▸ **TASK OBJECTIVE**:
The required output is the stretch from the line containing "Отзывы наших туристов" through the line containing "پایا، یہ آپ" in the records below, unaltered and with no pictures.

== Segment start ==

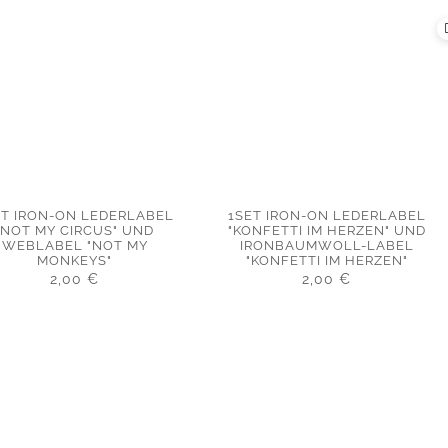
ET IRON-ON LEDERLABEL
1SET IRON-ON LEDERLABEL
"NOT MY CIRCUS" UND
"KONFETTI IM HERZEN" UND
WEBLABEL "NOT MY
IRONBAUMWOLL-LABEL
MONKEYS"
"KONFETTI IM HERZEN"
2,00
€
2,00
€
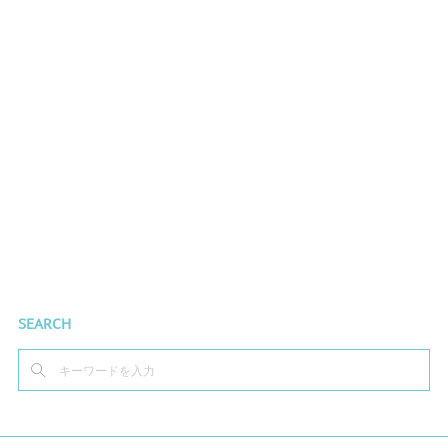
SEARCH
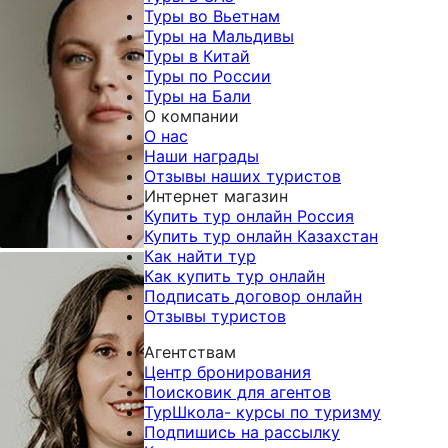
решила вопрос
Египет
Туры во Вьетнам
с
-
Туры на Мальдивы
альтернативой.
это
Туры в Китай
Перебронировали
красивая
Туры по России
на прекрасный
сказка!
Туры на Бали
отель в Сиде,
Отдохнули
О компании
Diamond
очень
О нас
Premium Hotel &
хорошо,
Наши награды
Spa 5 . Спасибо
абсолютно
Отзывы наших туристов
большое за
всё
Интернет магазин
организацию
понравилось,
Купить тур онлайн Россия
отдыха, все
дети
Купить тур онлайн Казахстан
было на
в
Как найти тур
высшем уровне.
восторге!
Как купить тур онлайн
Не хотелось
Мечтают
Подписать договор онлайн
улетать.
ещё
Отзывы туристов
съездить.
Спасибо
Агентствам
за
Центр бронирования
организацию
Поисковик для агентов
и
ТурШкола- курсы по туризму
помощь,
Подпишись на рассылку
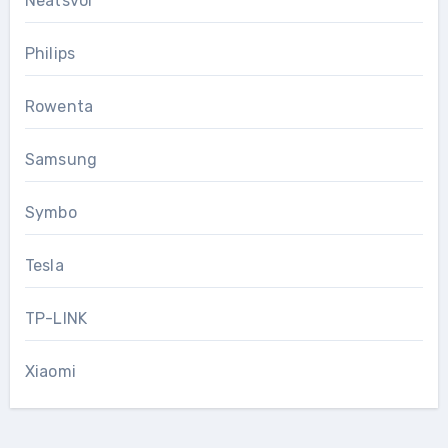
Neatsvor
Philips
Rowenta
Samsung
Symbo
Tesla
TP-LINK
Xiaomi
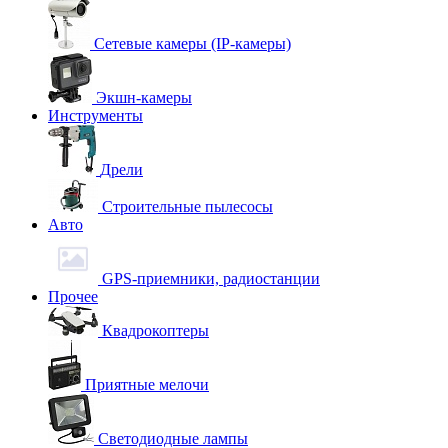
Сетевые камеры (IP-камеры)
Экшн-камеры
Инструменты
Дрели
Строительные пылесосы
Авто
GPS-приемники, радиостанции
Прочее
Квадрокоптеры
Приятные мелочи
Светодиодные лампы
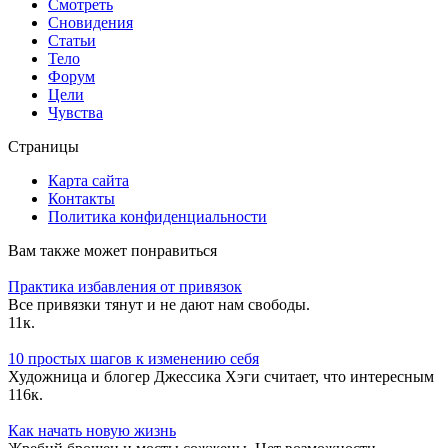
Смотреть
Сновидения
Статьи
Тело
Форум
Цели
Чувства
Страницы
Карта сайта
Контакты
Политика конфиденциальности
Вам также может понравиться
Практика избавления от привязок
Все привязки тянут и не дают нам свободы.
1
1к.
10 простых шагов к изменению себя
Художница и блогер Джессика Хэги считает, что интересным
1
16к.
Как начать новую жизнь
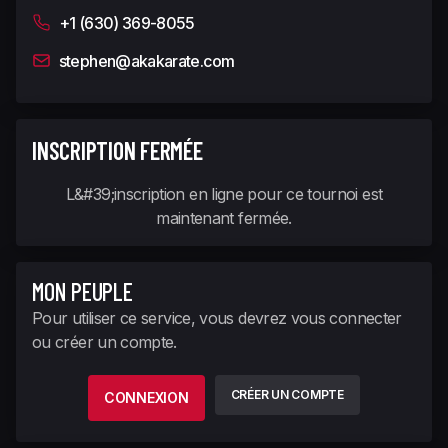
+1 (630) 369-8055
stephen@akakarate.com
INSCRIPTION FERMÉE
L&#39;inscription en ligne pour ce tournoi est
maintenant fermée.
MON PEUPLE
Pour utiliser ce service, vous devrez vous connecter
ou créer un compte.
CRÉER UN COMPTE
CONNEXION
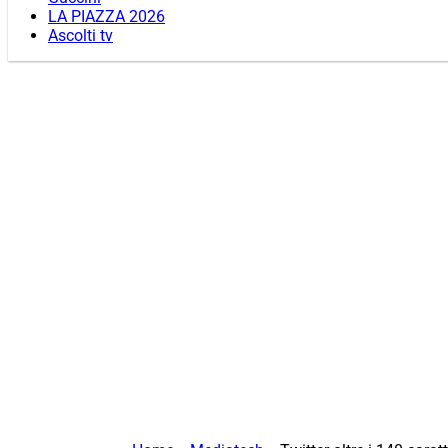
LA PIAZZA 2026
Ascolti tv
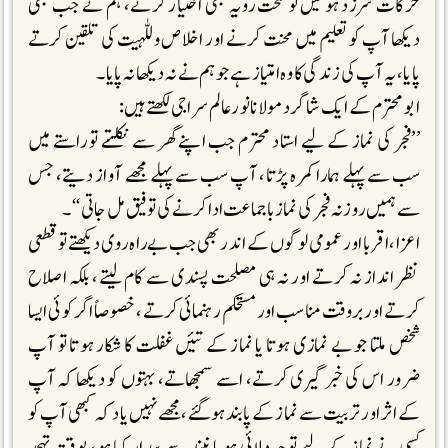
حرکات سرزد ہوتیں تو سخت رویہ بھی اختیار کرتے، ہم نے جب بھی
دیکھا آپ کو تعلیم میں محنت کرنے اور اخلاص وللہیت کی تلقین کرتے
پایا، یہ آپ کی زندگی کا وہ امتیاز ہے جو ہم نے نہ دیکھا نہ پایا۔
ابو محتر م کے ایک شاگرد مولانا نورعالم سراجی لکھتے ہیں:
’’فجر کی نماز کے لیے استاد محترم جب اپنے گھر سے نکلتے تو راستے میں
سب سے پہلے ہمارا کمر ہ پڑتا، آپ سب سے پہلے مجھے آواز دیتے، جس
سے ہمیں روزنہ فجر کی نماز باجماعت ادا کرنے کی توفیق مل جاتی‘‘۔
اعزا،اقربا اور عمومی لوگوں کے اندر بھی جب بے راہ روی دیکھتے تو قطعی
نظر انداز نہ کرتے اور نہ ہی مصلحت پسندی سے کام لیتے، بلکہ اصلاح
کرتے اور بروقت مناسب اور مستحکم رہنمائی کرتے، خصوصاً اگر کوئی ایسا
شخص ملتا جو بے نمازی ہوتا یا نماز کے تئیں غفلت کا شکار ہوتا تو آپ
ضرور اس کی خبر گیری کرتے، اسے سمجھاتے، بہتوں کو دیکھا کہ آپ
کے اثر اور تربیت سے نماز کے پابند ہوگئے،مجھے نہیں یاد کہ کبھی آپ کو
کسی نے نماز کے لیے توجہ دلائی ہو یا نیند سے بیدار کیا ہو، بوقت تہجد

== Segment end ==
== Segment start ==

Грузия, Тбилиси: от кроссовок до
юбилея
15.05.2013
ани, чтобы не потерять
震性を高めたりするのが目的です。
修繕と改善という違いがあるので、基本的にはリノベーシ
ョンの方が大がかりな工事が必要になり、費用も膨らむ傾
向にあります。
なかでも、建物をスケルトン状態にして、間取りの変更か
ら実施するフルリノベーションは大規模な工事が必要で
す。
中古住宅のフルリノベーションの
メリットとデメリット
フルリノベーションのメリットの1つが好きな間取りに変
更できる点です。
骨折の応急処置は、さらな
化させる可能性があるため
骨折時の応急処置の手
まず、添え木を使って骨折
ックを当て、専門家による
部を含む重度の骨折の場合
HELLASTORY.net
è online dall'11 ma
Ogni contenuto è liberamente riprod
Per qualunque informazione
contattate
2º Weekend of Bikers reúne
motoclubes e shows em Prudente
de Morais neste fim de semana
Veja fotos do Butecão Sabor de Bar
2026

== Segment end ==
== Segment start ==

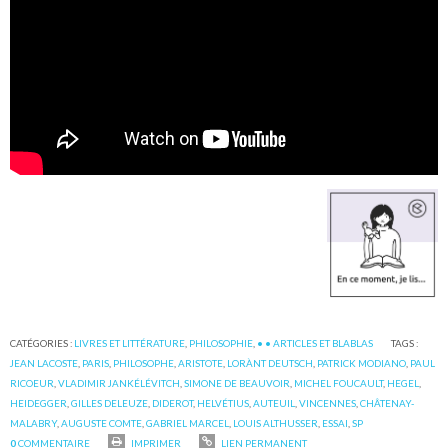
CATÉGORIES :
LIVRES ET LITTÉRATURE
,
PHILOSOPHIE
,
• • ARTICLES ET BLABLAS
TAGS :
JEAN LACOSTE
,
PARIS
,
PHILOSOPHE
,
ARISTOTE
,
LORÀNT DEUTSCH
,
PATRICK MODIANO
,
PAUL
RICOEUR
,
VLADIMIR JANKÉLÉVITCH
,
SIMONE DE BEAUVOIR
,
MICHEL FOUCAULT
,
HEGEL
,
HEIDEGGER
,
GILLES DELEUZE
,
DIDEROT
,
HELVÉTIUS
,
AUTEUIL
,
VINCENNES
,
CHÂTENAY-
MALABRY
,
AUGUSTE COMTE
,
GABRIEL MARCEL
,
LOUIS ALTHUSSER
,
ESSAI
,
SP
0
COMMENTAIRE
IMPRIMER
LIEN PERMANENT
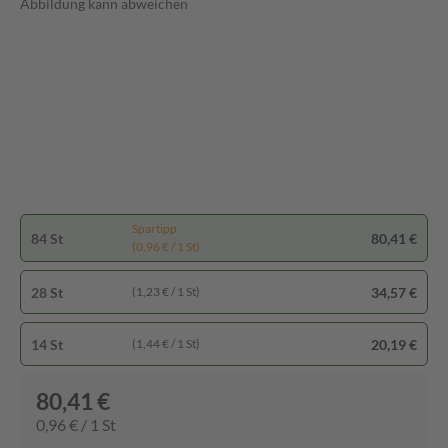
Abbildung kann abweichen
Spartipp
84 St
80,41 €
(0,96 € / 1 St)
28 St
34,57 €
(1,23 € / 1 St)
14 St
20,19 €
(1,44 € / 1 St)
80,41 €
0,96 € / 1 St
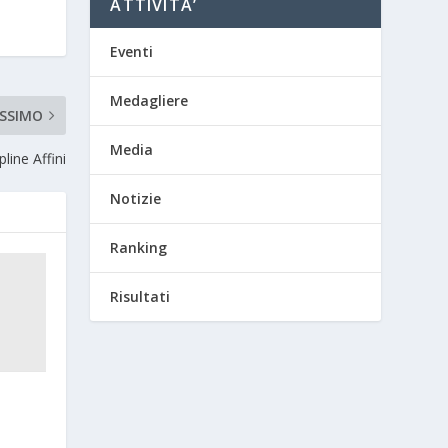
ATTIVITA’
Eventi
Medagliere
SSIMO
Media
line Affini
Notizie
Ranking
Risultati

== Segment end ==

▸ **EXERCISE RESPONSE**:
Отзывы наших туристов
большое за
всё
Интернет магазин
организацию
понравилось,
Купить тур онлайн Россия
отдыха, все
дети
Купить тур онлайн Казахстан
было на
в
Как найти тур
высшем уровне.
восторге!
Как купить тур онлайн
Не хотелось
Мечтают
Подписать договор онлайн
улетать.
ещё
Отзывы туристов
съездить.
Спасибо
Агентствам
за
Центр бронирования
организацию
Поисковик для агентов
и
ТурШкола- курсы по туризму
помощь,
Подпишись на рассылку
Neatsvor
Philips
Rowenta
Samsung
Symbo
Tesla
TP-LINK
Xiaomi
Сетевые камеры (IP-камеры)
Экшн-камеры
Инструменты
Дрели
Строительные пылесосы
Авто
GPS-приемники, радиостанции
Прочее
Квадрокоптеры
Приятные мелочи
Светодиодные лампы
Смотреть
Сновидения
Статьи
Тело
Форум
Цели
Чувства
Страницы
Карта сайта
Контакты
Политика конфиденциальности
Вам также может понравиться
Практика избавления от привязок
Все привязки тянут и не дают нам свободы.
1
1к.
10 простых шагов к изменению себя
Художница и блогер Джессика Хэги считает, что интересным
1
16к.
Как начать новую жизнь
+1 (630) 369-8055
stephen@akakarate.com
INSCRIPTION FERMÉE
L&#39;inscription en ligne pour ce tournoi est
maintenant fermée.
MON PEUPLE
Pour utiliser ce service, vous devrez vous connecter
ou créer un compte.
CRÉER UN COMPTE
CONNEXION
LA PIAZZA 2026
Ascolti tv
حرکات سرزد ہوتیں تو سخت رویہ بھی اختیار کرتے، ہم نے جب بھی
دیکھا آپ کو تعلیم میں محنت کرنے اور اخلاص وللہیت کی تلقین کرتے
پایا، یہ آپ کی زندگی کا وہ امتیاز ہے جو ہم نے نہ دیکھا نہ پایا۔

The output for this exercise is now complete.